Video search capabilities will also soon be available to Vievu customers through an agreement with Vertitone, a company that licenses video and audio search and analysis tools from other providers and blends their capabilities in an AI-based ecosystem that learns when to use a specific tool or set of tools to perform given tasks.
John Newsom, EVP and GM for Veritone's government vertical, says the company's blending of capabilities from a variety of video and audio processing engines produces more accurate results for users than they would receive from using one of the engines by itself. According to Newsom, Veritone is capable of performing very high-scale operations.
"If a client has hundreds, thousands, or even millions of hours of content, Veritone can process it at very high speeds searching for faces, words, objects, tattoos, and other [targets]," he says.
Newsom says the agreement with Vievu (a Safariland Group company) is just part of Veritone's entry into the law enforcement market. The company currently has 10 to 12 law enforcement agency clients and it offers its services to any agency whether it uses Vievu systems or not. The Veritone technology can ingest video from smartphones, surveillance cameras, body cameras, and in-vehicle cameras.
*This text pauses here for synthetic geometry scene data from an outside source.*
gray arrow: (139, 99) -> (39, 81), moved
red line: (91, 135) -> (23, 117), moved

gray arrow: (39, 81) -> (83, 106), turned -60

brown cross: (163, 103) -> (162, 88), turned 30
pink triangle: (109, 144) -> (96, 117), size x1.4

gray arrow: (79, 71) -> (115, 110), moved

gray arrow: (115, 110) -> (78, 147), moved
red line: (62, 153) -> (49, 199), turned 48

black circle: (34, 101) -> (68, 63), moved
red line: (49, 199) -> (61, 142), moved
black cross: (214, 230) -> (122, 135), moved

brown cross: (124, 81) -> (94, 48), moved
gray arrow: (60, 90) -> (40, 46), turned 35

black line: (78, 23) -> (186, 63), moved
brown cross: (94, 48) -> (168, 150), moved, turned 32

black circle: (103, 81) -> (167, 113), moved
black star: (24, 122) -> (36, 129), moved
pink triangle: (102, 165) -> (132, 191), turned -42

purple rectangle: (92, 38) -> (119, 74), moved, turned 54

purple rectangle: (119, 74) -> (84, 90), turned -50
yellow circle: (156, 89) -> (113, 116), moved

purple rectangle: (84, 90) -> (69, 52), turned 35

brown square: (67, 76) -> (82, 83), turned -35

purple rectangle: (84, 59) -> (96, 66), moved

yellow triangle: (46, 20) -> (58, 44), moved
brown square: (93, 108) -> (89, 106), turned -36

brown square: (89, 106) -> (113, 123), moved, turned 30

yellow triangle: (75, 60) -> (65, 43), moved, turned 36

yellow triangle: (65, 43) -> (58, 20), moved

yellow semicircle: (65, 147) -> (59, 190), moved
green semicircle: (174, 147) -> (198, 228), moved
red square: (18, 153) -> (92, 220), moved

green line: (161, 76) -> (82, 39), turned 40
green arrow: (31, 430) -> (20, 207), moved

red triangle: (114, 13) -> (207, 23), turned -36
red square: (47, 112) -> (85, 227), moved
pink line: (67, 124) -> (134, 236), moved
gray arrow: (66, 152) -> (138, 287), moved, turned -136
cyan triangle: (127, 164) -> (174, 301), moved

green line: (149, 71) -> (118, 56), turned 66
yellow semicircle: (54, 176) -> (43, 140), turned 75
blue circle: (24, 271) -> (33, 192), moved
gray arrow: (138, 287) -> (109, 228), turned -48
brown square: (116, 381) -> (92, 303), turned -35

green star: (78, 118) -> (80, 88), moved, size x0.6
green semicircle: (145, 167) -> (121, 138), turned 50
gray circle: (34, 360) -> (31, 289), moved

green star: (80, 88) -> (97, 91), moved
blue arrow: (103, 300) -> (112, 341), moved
The primary law enforcement application for Veritone's technology is in investigations, according to Tom Avery, a member of the company's government team and a former sworn investigator. Avery says there is a lot of available evidence that investigators either cannot access because of technology issues or do not have time to process. "With Veritone you can expedite the process of reviewing the video by letting the machines pore through it," he says.